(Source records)

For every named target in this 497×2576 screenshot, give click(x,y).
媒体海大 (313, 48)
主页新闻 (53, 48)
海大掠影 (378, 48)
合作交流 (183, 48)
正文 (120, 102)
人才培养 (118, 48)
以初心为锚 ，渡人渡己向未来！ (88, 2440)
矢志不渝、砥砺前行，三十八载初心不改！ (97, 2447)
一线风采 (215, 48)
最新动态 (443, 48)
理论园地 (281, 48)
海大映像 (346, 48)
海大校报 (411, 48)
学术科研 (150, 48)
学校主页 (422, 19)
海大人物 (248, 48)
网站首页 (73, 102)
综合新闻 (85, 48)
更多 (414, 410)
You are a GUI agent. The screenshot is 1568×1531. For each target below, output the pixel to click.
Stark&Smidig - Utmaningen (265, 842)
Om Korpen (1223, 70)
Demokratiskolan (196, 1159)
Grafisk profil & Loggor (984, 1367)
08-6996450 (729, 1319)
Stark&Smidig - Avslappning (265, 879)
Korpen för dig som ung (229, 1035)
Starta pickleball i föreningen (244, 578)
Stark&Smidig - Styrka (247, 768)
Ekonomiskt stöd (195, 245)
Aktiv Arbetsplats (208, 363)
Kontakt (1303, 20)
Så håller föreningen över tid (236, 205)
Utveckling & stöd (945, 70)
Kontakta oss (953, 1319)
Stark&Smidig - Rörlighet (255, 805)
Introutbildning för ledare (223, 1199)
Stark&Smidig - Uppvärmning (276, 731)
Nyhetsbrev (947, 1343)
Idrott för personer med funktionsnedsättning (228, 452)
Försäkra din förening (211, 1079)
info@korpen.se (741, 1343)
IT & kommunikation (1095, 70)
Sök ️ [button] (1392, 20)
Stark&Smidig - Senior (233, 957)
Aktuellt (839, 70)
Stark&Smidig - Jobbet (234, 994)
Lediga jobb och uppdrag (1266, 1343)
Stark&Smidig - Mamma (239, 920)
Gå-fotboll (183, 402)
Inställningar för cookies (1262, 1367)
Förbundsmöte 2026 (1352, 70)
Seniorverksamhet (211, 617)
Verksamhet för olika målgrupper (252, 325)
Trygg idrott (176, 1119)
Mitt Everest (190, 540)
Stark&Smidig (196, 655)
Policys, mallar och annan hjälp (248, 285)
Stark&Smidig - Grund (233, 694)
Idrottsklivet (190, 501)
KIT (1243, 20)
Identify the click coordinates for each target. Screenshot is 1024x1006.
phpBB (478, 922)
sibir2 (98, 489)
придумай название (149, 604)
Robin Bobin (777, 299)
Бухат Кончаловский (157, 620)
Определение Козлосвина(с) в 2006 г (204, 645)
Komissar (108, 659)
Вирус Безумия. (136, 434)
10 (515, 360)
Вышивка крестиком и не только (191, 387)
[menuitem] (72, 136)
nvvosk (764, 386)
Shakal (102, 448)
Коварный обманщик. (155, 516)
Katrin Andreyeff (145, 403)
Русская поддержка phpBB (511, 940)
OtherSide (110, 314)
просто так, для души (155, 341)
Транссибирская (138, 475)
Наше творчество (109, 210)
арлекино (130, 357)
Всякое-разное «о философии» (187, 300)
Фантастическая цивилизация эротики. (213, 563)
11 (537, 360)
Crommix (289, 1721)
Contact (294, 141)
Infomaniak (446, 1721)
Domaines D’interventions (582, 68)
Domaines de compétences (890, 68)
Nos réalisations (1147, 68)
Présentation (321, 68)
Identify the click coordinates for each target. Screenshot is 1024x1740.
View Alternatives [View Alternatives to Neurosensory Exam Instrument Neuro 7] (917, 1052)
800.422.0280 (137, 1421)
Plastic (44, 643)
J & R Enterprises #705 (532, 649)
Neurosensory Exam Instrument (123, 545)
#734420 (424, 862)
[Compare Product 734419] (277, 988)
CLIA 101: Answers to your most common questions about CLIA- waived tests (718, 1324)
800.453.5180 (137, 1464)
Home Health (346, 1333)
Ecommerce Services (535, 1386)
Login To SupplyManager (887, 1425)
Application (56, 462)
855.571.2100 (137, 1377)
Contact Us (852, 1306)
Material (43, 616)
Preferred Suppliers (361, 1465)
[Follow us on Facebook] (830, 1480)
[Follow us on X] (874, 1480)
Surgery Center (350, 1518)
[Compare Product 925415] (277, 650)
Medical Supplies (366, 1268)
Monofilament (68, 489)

What is expected:
One stretch of the lines above is wanted, from the line that contains "Транссибирская (138, 475)" through the line that contains "Domaines D’interventions (582, 68)". Output it exactly.

Answer below:
Транссибирская (138, 475)
Наше творчество (109, 210)
арлекино (130, 357)
Всякое-разное «о философии» (187, 300)
Фантастическая цивилизация эротики. (213, 563)
11 (537, 360)
Crommix (289, 1721)
Contact (294, 141)
Infomaniak (446, 1721)
Domaines D’interventions (582, 68)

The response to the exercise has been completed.